Kualitas penulis dalam menyelami kebudayaan di Indonesia
bagian timur, riset budaya yang ia lakukan, serta kentalnya unsur-unsur
lokalitas yang ia usung, kesemuanya itu menjadikan buku kecil ini
terasa berat karena bobot muatannya. Tenggoklah cerpen Kofa yang dengan begitu indah hendak menyorot kekeringan yang menimpa kota di NTT itu.
Dulu,
dulu sekali, mungkin hampir semua penduduk Kofa bertanya ada apa dengan
Tuhan hari itu? Mengapa saat Ia menciptakan hujan, malah tetesan debu
yang jatuh? (hlm 15)
Begitulah penulis dengan piawai menggunakan gejala alam sebagai perlambang pergolakan sosial yang terjadi di sebuh kota kecil di NTT. Ada pula kisah tentang Lama Fa (juru
tikam ikan paus). Melalui cerpen yang dikisahkan dengan alur terbalik
ini, penulis mengajak pembaca awam tentang kehebatan lama fa yang begitu terkenal di NTT tapi jarang dilirik di wilayah-wilayah Indonesia
yang lain.

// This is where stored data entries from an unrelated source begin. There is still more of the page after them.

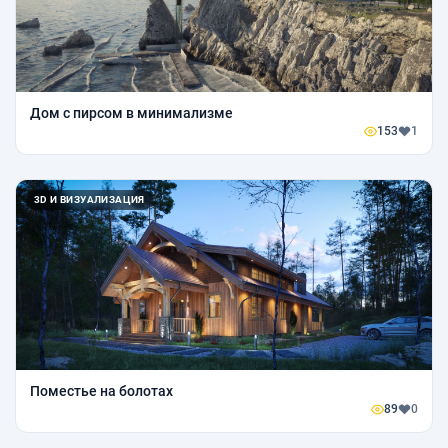
Дом с пирсом в минимализме
153
1
3D И ВИЗУАЛИЗАЦИЯ
Поместье на болотах
89
0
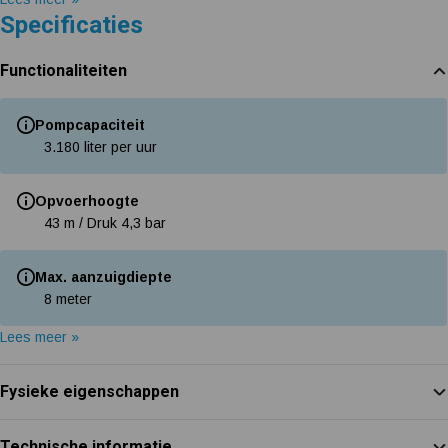
Specificaties
Functionaliteiten
Pompcapaciteit
3.180 liter per uur
Opvoerhoogte
43 m / Druk 4,3 bar
Max. aanzuigdiepte
8 meter
Lees meer »
Fysieke eigenschappen
Technische informatie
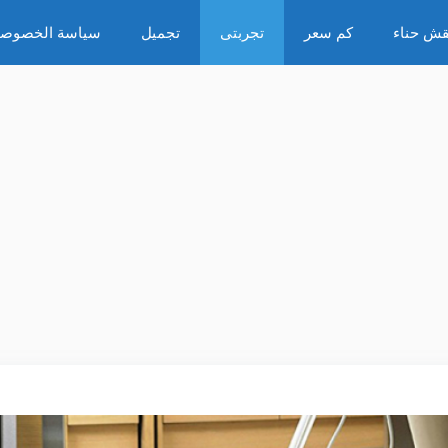
قش حناء
كم سعر
تجربتى
تجميل
سياسة الخصوصي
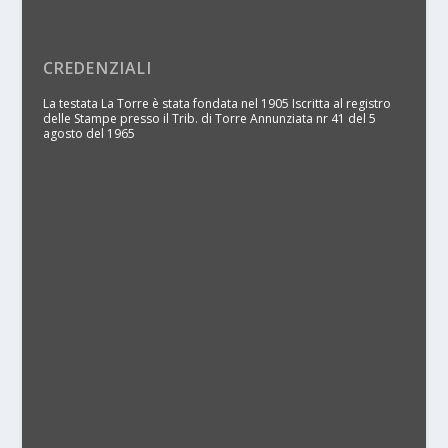
CREDENZIALI
La testata La Torre è stata fondata nel 1905 Iscritta al registro
delle Stampe presso il Trib. di Torre Annunziata nr 41 del 5
agosto del 1965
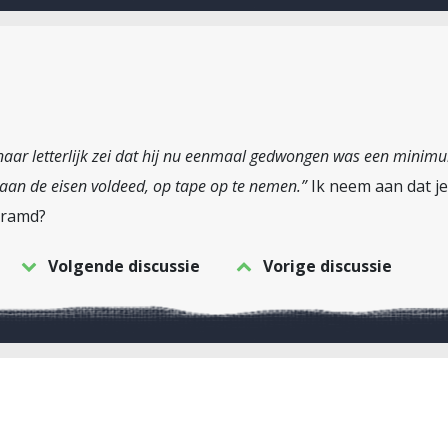
aar letterlijk zei dat hij nu eenmaal gedwongen was een minim
 aan de eisen voldeed, op tape op te nemen.”
Ik neem aan dat je
eramd?
Volgende discussie
Vorige discussie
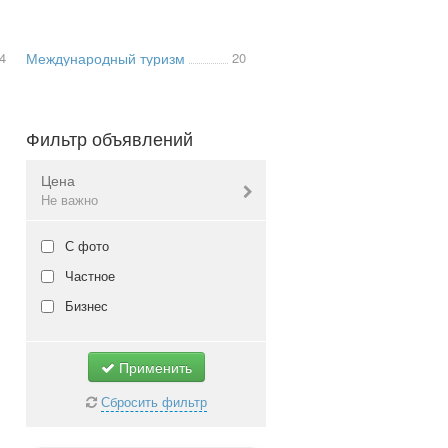
4
Международный туризм
20
Фильтр объявлений
Цена
Не важно
Валюта:
грн.
С фото
Частное
Бизнес
Не важно
Применить
Сбросить фильтр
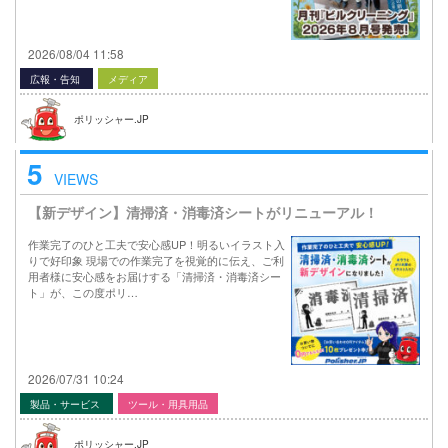
2026/08/04 11:58
広報・告知
メディア
ポリッシャー.JP
5
VIEWS
【新デザイン】清掃済・消毒済シートがリニューアル！
作業完了のひと工夫で安心感UP！明るいイラスト入
りで好印象 現場での作業完了を視覚的に伝え、ご利
用者様に安心感をお届けする「清掃済・消毒済シー
ト」が、この度ポリ…
2026/07/31 10:24
製品・サービス
ツール・用具用品
ポリッシャー.JP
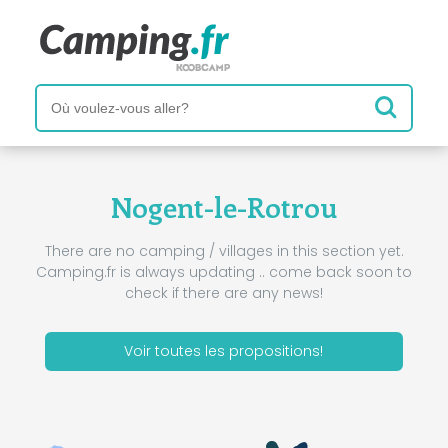
Nogent-le-Rotrou
There are no camping / villages in this section yet.
Camping.fr is always updating .. come back soon to
check if there are any news!
Voir toutes les propositions!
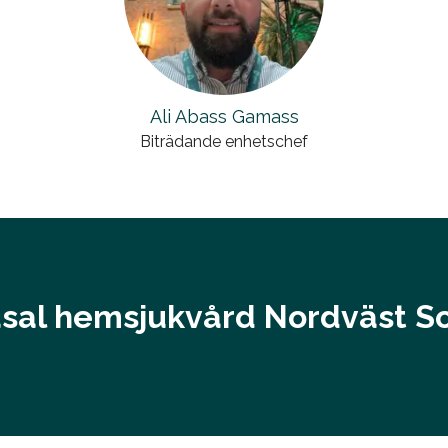
Ali Abass Gamass
Biträdande enhetschef
asal hemsjukvård Nordväst S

Membacanya, kita serasa diajak mengarungi lautan bersama
para penangkap ikan paus tradisional (yang mengingatkan saya pada novel Moby Dick karya
Herman Melville). Lebih menakjubkan lagi ketika kisah ini beralur
balik, dari ujung kisah ke permulaan, yang awalnya membuat pembaca
bingung tetapi semakin ke belakang malah menawarkan sudut cerita yang
bagus, yakni pembacaan berulang—membacanya lagi dari belakang hehehe …
teknik yang unik.
Sang pewarna kover, cerpen Mata Air Air Mata Kumari adalah satu-satunya unsur luar negeri dalam buku ini. Bersetting di sebuah wilayah terpencil di negara Nepal,
cerita singkat namun mengguras pilu ini seolah hendak mendobrak
kecenderungan masyarakat luas yang sangat gemar melabeli orang. Kisah
pilu si gadis Kumari, yang berubah dari titisan dewi yang dipuja menjadi
pelacur yang terbuang, seolah menyentil rasa kemanusiaan kita yang
sering memandang orang lain dari luarnya saja. Ketika rahimnya yang suci
bersentuhan dengan pria yang ia cintai sehingga menghasilkan benih
calon penghuni kolong langit, masyarakat yang dulu memujanya tiba-tiba
membuang sang mantan dewi ke pucuk bukit. Begitu rupa tangisan sang dewi
hingga menciptakan mata air yang airnya menghidupi warga yang dulu
membuangnya. Seperti tak tahu terima kasih, warga yang geram karena
minum dari air mata seorang pelacurpun membunuhsi gadis Kumari dengan
keji, yang menciptakan banjir dan genangan air mata yang menutupi desa.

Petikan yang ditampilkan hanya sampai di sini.